Я и сегодня не могу объяснить ее странное поведение перед смертью. Но однажды вечером я пришел туда и увидел в бывшей квартире Степаниды Джурашевич освещенное огнями трамвая окно, стеклянный шкафчик и в нем узнал монашеский нож. И тогда мне показалось, что я что-то понял.

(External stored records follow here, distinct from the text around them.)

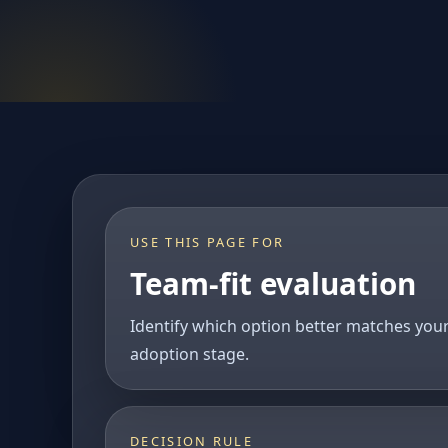
USE THIS PAGE FOR
Team-fit evaluation
Identify which option better matches you
adoption stage.
DECISION RULE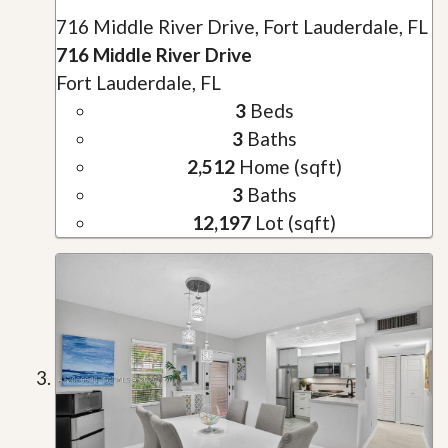
716 Middle River Drive, Fort Lauderdale, FL
716 Middle River Drive
Fort Lauderdale, FL
3
Beds
3
Baths
2,512
Home (sqft)
3
Baths
12,197
Lot (sqft)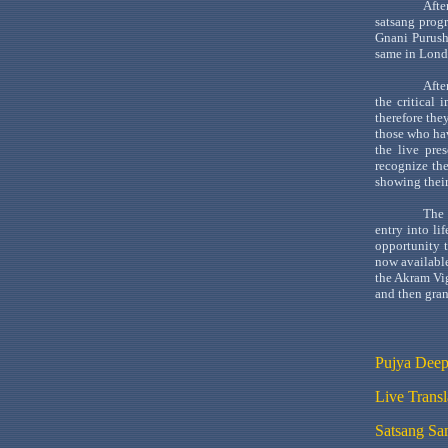
Afte
satsang
progr
Gnani
Purus
same in
Lond
Afte
the critical
therefore the
those who ha
the live pre
recognize the
showing their
The 
entry into li
opportunity 
now available
the
Akram
Vi
and then gran
Pujya
Deep
Live Trans
Satsang
Sam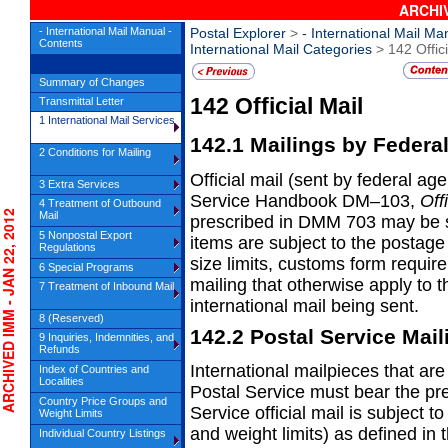
ARCHIV
- International Mail Manual -
Postal Explorer
>
- International Mail Ma
Contents
International Mail Categories
> 142 Offici
Summary of Changes
142
Official Mail
Transmittal Letter
1 International Mail Services
142.1
Mailings by Federa
2 Conditions for Mailing
Official mail (sent by federal ag
3 Extra Services
Service Handbook DM–103,
Off
4 Treatment of Outbound
HIVED IMM - JAN 22, 2012
Mail
prescribed in DMM 703 may be se
5 Nonpostal Export
items are subject to the postag
Regulations
size limits, customs form requir
6 Special Programs
mailing that otherwise apply to 
7 Treatment of Inbound Mail
international mail being sent.
8 (Reserved)
142.2
Postal Service Mail
9 Inquiries, Indemnities, and
Refunds
International mailpieces that are
Index of Countries and
Localities
Postal
Service must bear the pre
Country Price Groups and
Service official mail is subject t
Weight Limits
and weight limits) as defined in 
Individual Country Listings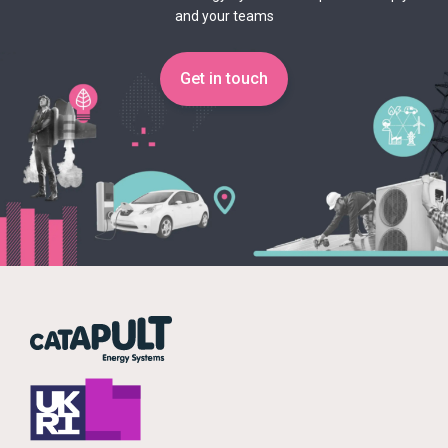
and your teams
Get in touch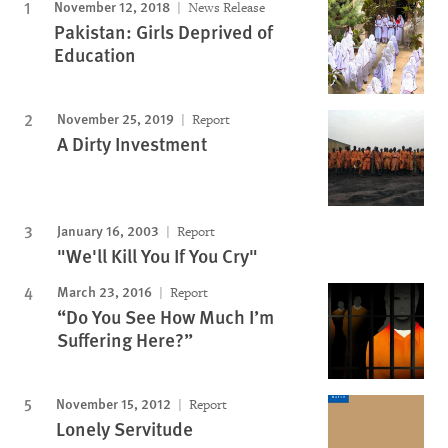
November 12, 2018
News Release
Pakistan: Girls Deprived of
Education
November 25, 2019
Report
A Dirty Investment
January 16, 2003
Report
"We'll Kill You If You Cry"
March 23, 2016
Report
“Do You See How Much I’m
Suffering Here?”
November 15, 2012
Report
Lonely Servitude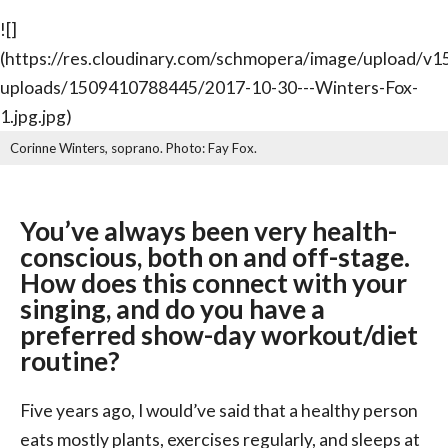
![]
(https://res.cloudinary.com/schmopera/image/upload/
uploads/1509410788445/2017-10-30---Winters-Fox-
1.jpg.jpg)
Corinne Winters, soprano. Photo: Fay Fox.
You’ve always been very health-
conscious, both on and off-stage.
How does this connect with your
singing, and do you have a
preferred show-day workout/diet
routine?
Five years ago, I would’ve said that a healthy person
eats mostly plants, exercises regularly, and sleeps at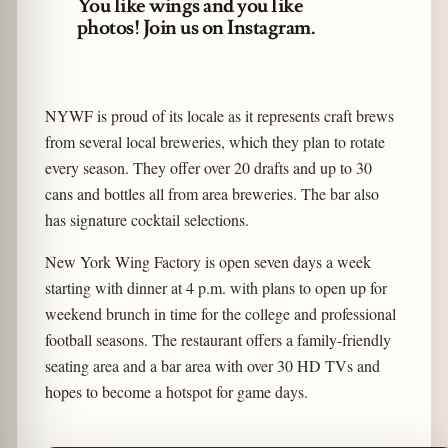
You like wings and you like
photos! Join us on Instagram.
NYWF is proud of its locale as it represents craft brews
from several local breweries, which they plan to rotate
every season. They offer over 20 drafts and up to 30
cans and bottles all from area breweries. The bar also
has signature cocktail selections.
New York Wing Factory is open seven days a week
starting with dinner at 4 p.m. with plans to open up for
weekend brunch in time for the college and professional
football seasons. The restaurant offers a family-friendly
seating area and a bar area with over 30 HD TVs and
hopes to become a hotspot for game days.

Нож и она вели себя одинаковым образом. Будто она чему-то научилась от ножа; буто вся ее жизнь была направлена на то, чтобы создать как можно больше преград между собой и миром, между своим сердцем и той блестящей вещицей, что скрывалась в нескольких чехлах, вставленных один в другой. И таким образом она сумела выжить. Когда дело доходило до окончательного решения, ему мешали либо толстый слой платьев, под которым билось недосягаемое сердце, либо многослойные ножны, в которых пряталось недоступное лезвие с девизом, какие обычно вырезают на лезвиях монашеских ножей:
Тот, кто неуязвим, не станет наносить рану.
Комната Андрия Анджала
Сколько себя помню, я всегда ненавидел две вещи: свое лицо и свое имя. Как бы мне хотелось иметь лицо красивое и молодое, чтобы со временем, со всеми ветрами и проглоченными кусками, оно изменилось, постарело и стало мне отвратительно. Как бы спокойно я его ненавидел! Так нет же, ни мое лицо, ни имя не становились с годами иными, а я постоянно желал, чтобы все, связанное со мной, изменилось, и чем больше, тем лучше. Так я дожил до сорокового года жизни, а лицо осталось двадцатипятилетним, предоставив чему-то другому во мне таскать на себе потраченное время, груз пройденных шагов и преодоленное в снах и книгах огромное пространство, что сматывалось с какого-то клубка, который при этом должен был, разумеется, уменьшаться. Работа историка литературы заставляла меня постоянно вступать в профессиональные контакты, порой исключительно эпистолярные. Так случилось, что многих коллег, с которыми я имел обширную переписку, мне так и не довелось увидеть, и я даже не знал, как они выглядят. То же самое было и у многих из них по отношению ко мне. Один из них, д-р Андрий Анджал, специалист по литературе XVII и XVIII веков, жил в Венгрии, в Пече. Свои книги, написанные и изданные на немецком языке («Барокко в Венгрии», «Мир славянского барокко»), а также многочисленные рецензии он слал мне годами, сопровождая письмами в конвертах цвета промокательной бумаги, в которые вместо приветствия всегда была вставлена завязанная узлом нить, и этой нитью можно было вскрыть конверт без ножа. В ответ я посылал свои и чужие работы из той же области. Подчеркиваю, что с обложек моих книг он мог узнать, сколько мне лет, однако, как будет ясно из дальнейшего, он почему-то этого не сделал, не считая, по-видимому, подобные сведения чем-то важным.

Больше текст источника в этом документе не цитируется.